Here’s the rest of their argument: “The Supreme Court, guided by its pronouncements in Jarque v. Ombudsman, In Re: Raul M. Gonzales and Cuenco v. Fernan, had laid down the rule that an impeachable officer, who is a member of the Bar, cannot be disbarred without first being impeached. The same principle applies to the quo warranto case filed against the Chief Justice. As pointed out in Cuenco v. Fernan, to grant a complaint for disbarment of a member of the Supreme Court—particularly then Associate Justice Marcelo Fernan, who later became Chief Justice— during his incumbency, would in effect be to circumvent and hence to run afoul of the constitutional mandate that members of the Court may be removed from office only by impeachment for and conviction of certain offenses listed in Article XI (2) of the Constitution.

“The 1987 Constitution is crystal clear: it explicitly states that (1) an impeachable official can only be removed from office by impeachment; (2) that the sole power to impeach an official belongs to the House of Representatives; and (3) the sole court for impeachment trials is the Senate. Any attempt to remove the Chief Justice that does not fall under these parameters is patently unconstitutional. All attempts to unseat the Chief Justice via extra-constitutional means make a mockery of the impeachment proceedings in the House of Representatives and, subsequently, the impeachment trial in the Senate.
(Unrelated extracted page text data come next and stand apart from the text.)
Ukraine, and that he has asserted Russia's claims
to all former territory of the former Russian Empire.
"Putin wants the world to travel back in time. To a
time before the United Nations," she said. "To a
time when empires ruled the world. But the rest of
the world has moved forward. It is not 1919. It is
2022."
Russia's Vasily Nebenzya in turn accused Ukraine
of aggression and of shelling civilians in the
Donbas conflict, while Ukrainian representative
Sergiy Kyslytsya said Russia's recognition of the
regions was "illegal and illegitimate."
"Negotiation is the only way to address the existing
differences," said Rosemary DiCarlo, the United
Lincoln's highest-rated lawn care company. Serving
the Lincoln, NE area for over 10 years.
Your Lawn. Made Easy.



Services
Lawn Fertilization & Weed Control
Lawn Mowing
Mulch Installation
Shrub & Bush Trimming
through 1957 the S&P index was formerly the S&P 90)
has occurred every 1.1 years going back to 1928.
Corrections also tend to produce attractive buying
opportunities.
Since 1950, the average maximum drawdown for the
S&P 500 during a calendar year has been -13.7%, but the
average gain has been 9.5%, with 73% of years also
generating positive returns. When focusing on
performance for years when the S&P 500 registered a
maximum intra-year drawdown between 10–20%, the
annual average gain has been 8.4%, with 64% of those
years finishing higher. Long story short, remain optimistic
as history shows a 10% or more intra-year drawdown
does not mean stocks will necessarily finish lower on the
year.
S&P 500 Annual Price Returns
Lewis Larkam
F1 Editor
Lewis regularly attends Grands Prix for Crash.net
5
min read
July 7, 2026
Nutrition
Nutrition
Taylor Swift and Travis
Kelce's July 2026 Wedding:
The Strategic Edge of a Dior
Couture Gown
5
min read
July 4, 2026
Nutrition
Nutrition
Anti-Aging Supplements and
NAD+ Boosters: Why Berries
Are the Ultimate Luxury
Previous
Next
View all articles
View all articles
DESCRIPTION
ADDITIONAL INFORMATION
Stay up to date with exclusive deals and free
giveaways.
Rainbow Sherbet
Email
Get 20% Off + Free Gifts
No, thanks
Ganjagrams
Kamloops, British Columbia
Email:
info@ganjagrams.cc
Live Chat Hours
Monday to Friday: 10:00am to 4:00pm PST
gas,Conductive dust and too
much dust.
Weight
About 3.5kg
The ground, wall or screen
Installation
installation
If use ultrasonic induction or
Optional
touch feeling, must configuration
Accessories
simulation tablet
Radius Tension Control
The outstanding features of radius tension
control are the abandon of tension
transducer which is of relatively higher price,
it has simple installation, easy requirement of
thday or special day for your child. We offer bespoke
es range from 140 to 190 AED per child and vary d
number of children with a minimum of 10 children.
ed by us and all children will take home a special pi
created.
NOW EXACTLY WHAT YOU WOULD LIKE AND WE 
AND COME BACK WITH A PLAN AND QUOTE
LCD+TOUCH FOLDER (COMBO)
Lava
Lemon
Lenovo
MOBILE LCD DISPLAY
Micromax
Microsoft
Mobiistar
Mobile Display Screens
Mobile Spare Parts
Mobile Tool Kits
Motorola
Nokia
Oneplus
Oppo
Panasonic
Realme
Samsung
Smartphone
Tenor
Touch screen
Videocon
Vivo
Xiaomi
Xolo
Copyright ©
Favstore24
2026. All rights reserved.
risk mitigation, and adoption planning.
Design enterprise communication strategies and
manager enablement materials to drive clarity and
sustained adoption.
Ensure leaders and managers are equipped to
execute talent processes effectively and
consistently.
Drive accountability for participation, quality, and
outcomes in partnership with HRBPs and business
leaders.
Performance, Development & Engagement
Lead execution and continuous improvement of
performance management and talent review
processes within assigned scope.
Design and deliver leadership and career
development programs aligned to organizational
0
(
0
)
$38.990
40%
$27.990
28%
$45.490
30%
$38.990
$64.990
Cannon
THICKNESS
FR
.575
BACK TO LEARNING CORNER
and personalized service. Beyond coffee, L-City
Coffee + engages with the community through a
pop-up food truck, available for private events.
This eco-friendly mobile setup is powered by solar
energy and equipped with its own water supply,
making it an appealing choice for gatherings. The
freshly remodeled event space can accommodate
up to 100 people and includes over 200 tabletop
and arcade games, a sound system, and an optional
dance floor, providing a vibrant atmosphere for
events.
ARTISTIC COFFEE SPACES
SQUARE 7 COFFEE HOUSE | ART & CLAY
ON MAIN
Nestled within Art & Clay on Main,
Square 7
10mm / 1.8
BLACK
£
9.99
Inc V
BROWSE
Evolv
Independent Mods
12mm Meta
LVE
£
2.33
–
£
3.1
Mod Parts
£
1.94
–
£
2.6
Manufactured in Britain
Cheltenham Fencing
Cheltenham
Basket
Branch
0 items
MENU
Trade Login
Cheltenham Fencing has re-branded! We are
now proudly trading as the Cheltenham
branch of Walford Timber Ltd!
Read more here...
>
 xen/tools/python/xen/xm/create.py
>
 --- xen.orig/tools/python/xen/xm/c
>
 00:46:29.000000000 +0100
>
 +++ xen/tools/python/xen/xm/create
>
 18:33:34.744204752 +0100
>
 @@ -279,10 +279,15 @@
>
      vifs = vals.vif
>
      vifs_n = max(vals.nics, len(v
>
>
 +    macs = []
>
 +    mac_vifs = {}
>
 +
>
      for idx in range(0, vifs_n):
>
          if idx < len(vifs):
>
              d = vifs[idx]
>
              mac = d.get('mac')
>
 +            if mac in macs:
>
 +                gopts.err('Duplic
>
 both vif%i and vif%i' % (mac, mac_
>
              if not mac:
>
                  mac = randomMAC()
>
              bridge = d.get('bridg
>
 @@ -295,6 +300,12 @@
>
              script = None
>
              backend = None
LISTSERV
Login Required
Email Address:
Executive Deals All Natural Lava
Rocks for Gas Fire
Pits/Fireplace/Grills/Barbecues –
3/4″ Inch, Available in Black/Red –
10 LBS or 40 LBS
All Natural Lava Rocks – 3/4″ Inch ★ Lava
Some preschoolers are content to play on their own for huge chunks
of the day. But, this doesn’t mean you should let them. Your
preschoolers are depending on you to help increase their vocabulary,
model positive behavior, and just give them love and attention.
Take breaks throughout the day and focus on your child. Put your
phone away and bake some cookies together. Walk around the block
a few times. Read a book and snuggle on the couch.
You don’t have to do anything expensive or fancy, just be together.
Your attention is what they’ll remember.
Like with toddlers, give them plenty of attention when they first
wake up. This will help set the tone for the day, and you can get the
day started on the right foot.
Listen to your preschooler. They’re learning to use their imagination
“Art. XI Section 2. The President, the Vice-President, the Members of the Supreme Court, the Members of the Constitutional Commissions, and the Ombudsman may be removed from office on impeachment for, and conviction of, culpable violation of the Constitution, treason, bribery, graft and corruption, other high crimes, or betrayal of public trust. All other public officers and employees may be removed from office as provided by law, but not by impeachment.

The chief justice’s camp viewed the action by the Solicitor General as “part and parcel of the grand plan to harass, malign and humiliate the Chief Justice to force her to resign because her detractors know that the impeachment case, which was built on lies, won’t stand a chance in the Senate.”

Sereno’s camp said she “is ready to face trial and disprove all allegations against her before the Senate, which is the only body or institution that can remove her from office via two-thirds vote of all its members. She will not back down in her fight for truth and justice.”